INFORMATION PROVIDED START

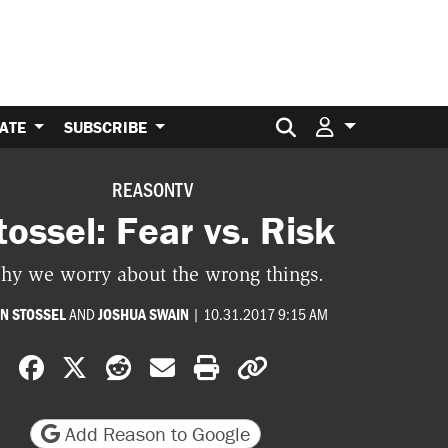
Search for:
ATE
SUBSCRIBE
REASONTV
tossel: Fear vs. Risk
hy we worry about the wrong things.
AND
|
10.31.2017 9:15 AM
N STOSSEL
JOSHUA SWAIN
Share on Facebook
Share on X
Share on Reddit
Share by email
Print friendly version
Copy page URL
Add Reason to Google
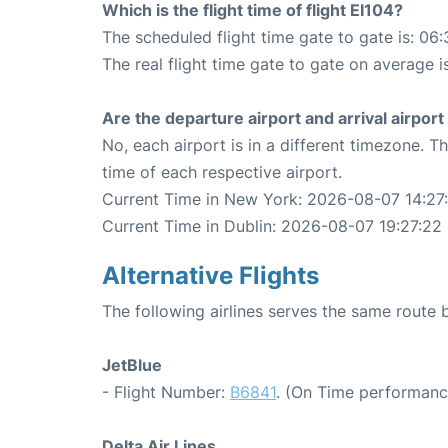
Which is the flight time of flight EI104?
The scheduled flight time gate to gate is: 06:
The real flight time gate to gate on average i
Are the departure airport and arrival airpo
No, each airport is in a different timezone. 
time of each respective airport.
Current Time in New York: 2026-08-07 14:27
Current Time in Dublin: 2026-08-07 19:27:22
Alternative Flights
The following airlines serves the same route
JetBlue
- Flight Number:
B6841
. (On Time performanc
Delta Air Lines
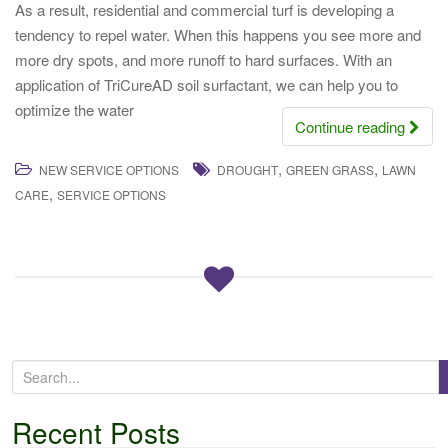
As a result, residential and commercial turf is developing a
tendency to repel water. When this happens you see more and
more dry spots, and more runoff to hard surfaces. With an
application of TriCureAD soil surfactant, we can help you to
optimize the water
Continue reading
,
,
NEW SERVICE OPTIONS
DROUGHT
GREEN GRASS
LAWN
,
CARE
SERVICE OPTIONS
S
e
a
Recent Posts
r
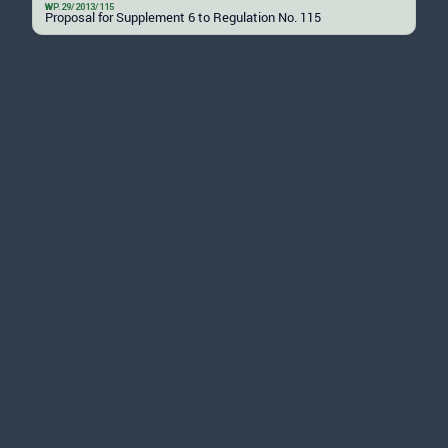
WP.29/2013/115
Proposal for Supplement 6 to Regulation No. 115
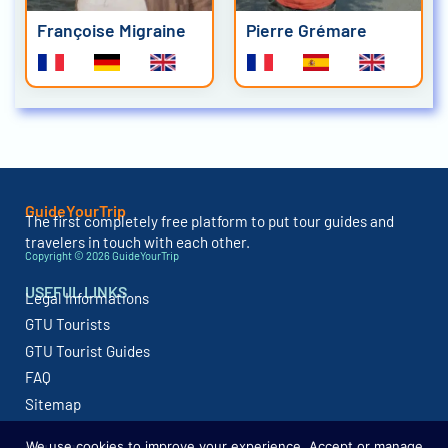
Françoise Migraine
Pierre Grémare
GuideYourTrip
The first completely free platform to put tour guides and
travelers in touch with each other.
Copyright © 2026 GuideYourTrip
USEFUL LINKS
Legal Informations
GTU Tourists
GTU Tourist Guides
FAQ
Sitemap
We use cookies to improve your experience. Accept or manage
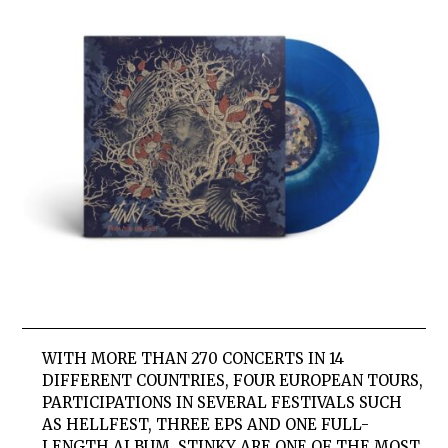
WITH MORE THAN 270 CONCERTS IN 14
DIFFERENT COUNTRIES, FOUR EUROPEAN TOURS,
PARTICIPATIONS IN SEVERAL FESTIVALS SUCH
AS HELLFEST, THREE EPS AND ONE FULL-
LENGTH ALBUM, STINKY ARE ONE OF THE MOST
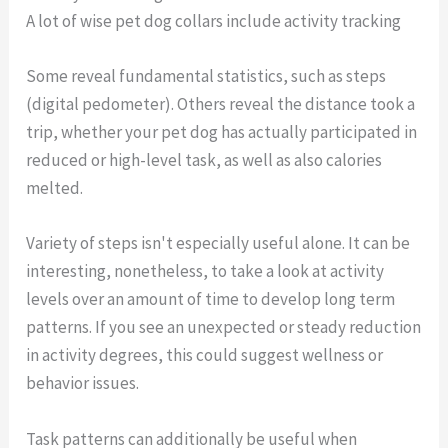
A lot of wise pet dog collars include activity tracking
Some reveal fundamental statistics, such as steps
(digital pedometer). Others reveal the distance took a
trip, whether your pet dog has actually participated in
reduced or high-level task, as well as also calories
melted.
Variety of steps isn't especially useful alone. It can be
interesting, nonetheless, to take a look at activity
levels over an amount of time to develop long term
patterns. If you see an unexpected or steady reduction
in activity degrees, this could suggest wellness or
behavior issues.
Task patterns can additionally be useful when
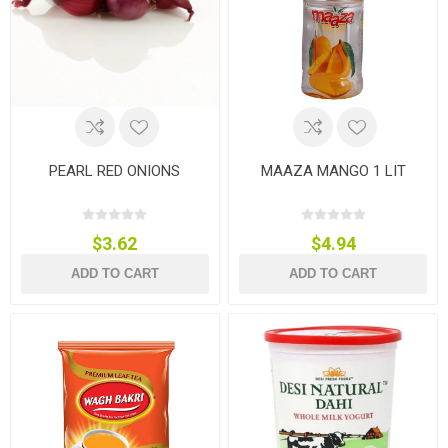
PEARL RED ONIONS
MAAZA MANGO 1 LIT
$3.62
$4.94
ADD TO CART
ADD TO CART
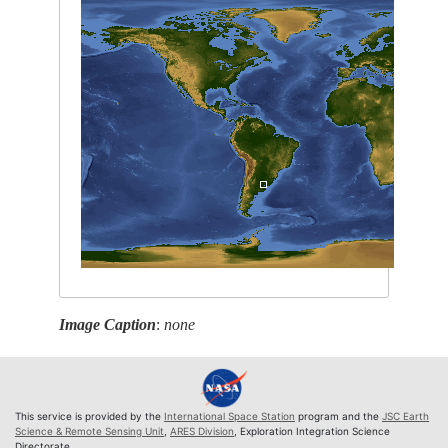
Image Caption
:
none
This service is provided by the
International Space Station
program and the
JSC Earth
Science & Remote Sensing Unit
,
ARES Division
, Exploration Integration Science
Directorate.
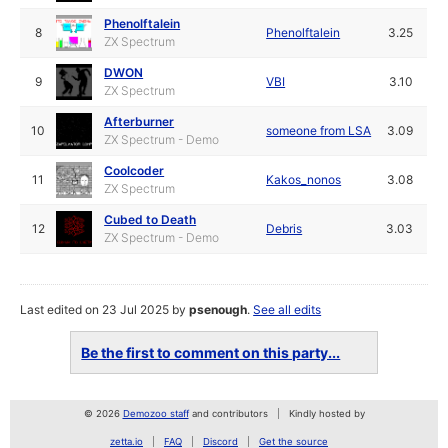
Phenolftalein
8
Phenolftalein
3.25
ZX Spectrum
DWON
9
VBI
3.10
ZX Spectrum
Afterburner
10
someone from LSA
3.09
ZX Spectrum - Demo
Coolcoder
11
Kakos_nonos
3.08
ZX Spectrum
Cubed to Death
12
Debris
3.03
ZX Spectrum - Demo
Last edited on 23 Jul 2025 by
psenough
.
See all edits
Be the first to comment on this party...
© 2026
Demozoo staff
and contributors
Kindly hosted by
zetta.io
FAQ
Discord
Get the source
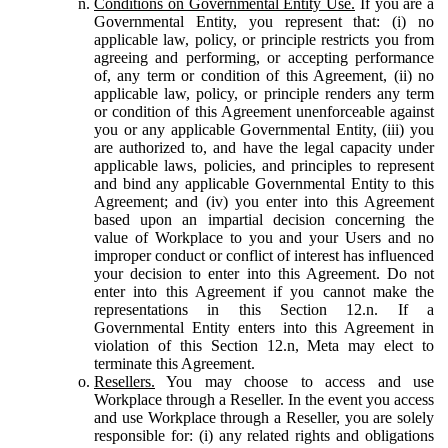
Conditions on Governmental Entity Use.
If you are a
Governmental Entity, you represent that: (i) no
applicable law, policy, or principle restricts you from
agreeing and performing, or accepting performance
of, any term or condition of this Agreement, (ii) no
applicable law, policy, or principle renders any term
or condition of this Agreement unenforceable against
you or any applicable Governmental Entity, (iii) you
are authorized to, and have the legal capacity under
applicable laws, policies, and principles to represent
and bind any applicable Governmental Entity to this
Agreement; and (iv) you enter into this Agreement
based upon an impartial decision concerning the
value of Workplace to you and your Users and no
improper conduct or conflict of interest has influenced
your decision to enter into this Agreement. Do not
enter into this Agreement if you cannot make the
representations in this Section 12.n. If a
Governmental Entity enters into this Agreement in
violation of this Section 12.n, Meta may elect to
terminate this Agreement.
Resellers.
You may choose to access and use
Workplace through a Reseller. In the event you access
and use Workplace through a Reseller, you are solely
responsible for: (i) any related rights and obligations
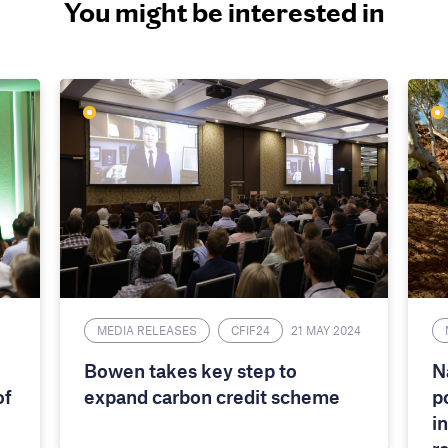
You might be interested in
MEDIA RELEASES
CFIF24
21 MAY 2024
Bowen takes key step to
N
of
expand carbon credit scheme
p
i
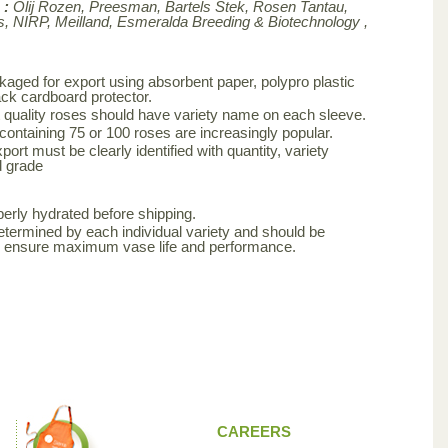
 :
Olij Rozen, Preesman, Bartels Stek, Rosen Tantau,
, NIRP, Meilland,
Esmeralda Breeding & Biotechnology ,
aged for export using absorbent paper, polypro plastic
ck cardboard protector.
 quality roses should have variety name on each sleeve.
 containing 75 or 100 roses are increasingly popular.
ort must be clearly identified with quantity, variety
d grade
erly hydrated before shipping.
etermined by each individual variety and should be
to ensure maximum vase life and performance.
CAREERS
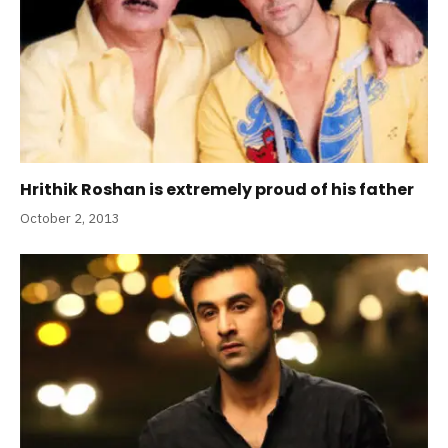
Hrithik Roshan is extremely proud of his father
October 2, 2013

INFORMATION PROVIDED END

| WHAT YOU ARE ASKED TO DO |
In the copy, leave out the pictures and restate the records exactly.

| TASK RESULT |
Search for:
ATE
SUBSCRIBE
REASONTV
tossel: Fear vs. Risk
hy we worry about the wrong things.
AND
|
10.31.2017 9:15 AM
N STOSSEL
JOSHUA SWAIN
Share on Facebook
Share on X
Share on Reddit
Share by email
Print friendly version
Copy page URL
Add Reason to Google
Which is the flight time of flight EI104?
The scheduled flight time gate to gate is: 06:
The real flight time gate to gate on average i
Are the departure airport and arrival airpo
No, each airport is in a different timezone. 
time of each respective airport.
Current Time in New York: 2026-08-07 14:27
Current Time in Dublin: 2026-08-07 19:27:22
Alternative Flights
The following airlines serves the same route
JetBlue
- Flight Number:
B6841
. (On Time performanc
Delta Air Lines
As a result, residential and commercial turf is developing a
tendency to repel water. When this happens you see more and
more dry spots, and more runoff to hard surfaces. With an
application of TriCureAD soil surfactant, we can help you to
optimize the water
Continue reading
,
,
NEW SERVICE OPTIONS
DROUGHT
GREEN GRASS
LAWN
,
CARE
SERVICE OPTIONS
S
e
a
Recent Posts
r
WP.29/2013/115
Proposal for Supplement 6 to Regulation No. 115
Françoise Migraine
Pierre Grémare
GuideYourTrip
The first completely free platform to put tour guides and
travelers in touch with each other.
Copyright © 2026 GuideYourTrip
USEFUL LINKS
Legal Informations
GTU Tourists
GTU Tourist Guides
FAQ
Sitemap
We use cookies to improve your experience. Accept or manage
WITH MORE THAN 270 CONCERTS IN 14
DIFFERENT COUNTRIES, FOUR EUROPEAN TOURS,
PARTICIPATIONS IN SEVERAL FESTIVALS SUCH
AS HELLFEST, THREE EPS AND ONE FULL-
LENGTH ALBUM, STINKY ARE ONE OF THE MOST
A lot of wise pet dog collars include activity tracking
Some reveal fundamental statistics, such as steps
(digital pedometer). Others reveal the distance took a
trip, whether your pet dog has actually participated in
reduced or high-level task, as well as also calories
melted.
Variety of steps isn't especially useful alone. It can be
interesting, nonetheless, to take a look at activity
levels over an amount of time to develop long term
patterns. If you see an unexpected or steady reduction
in activity degrees, this could suggest wellness or
behavior issues.
Task patterns can additionally be useful when
PEARL RED ONIONS
MAAZA MANGO 1 LIT
$3.62
$4.94
ADD TO CART
ADD TO CART
Image Caption
:
none
This service is provided by the
International Space Station
program and the
JSC Earth
Science & Remote Sensing Unit
,
ARES Division
, Exploration Integration Science
Directorate.
Phenolftalein
8
Phenolftalein
3.25
ZX Spectrum
DWON
9
VBI
3.10
ZX Spectrum
Afterburner
10
someone from LSA
3.09
ZX Spectrum - Demo
Coolcoder
11
Kakos_nonos
3.08
ZX Spectrum
Cubed to Death
12
Debris
3.03
ZX Spectrum - Demo
Last edited on 23 Jul 2025 by
psenough
.
See all edits
Be the first to comment on this party...
© 2026
Demozoo staff
and contributors
Kindly hosted by
zetta.io
FAQ
Discord
Get the source
Conditions on Governmental Entity Use.
If you are a
Governmental Entity, you represent that: (i) no
applicable law, policy, or principle restricts you from
agreeing and performing, or accepting performance
of, any term or condition of this Agreement, (ii) no
applicable law, policy, or principle renders any term
or condition of this Agreement unenforceable against
you or any applicable Governmental Entity, (iii) you
are authorized to, and have the legal capacity under
applicable laws, policies, and principles to represent
and bind any applicable Governmental Entity to this
Agreement; and (iv) you enter into this Agreement
based upon an impartial decision concerning the
value of Workplace to you and your Users and no
improper conduct or conflict of interest has influenced
your decision to enter into this Agreement. Do not
enter into this Agreement if you cannot make the
representations in this Section 12.n. If a
Governmental Entity enters into this Agreement in
violation of this Section 12.n, Meta may elect to
terminate this Agreement.
Resellers.
You may choose to access and use
Workplace through a Reseller. In the event you access
and use Workplace through a Reseller, you are solely
responsible for: (i) any related rights and obligations
You might be interested in
MEDIA RELEASES
CFIF24
21 MAY 2024
Bowen takes key step to
N
of
expand carbon credit scheme
p
i
 :
Olij Rozen, Preesman, Bartels Stek, Rosen Tantau,
, NIRP, Meilland,
Esmeralda Breeding & Biotechnology ,
aged for export using absorbent paper, polypro plastic
ck cardboard protector.
 quality roses should have variety name on each sleeve.
 containing 75 or 100 roses are increasingly popular.
ort must be clearly identified with quantity, variety
d grade
erly hydrated before shipping.
etermined by each individual variety and should be
to ensure maximum vase life and performance.
CAREERS
Hrithik Roshan is extremely proud of his father
October 2, 2013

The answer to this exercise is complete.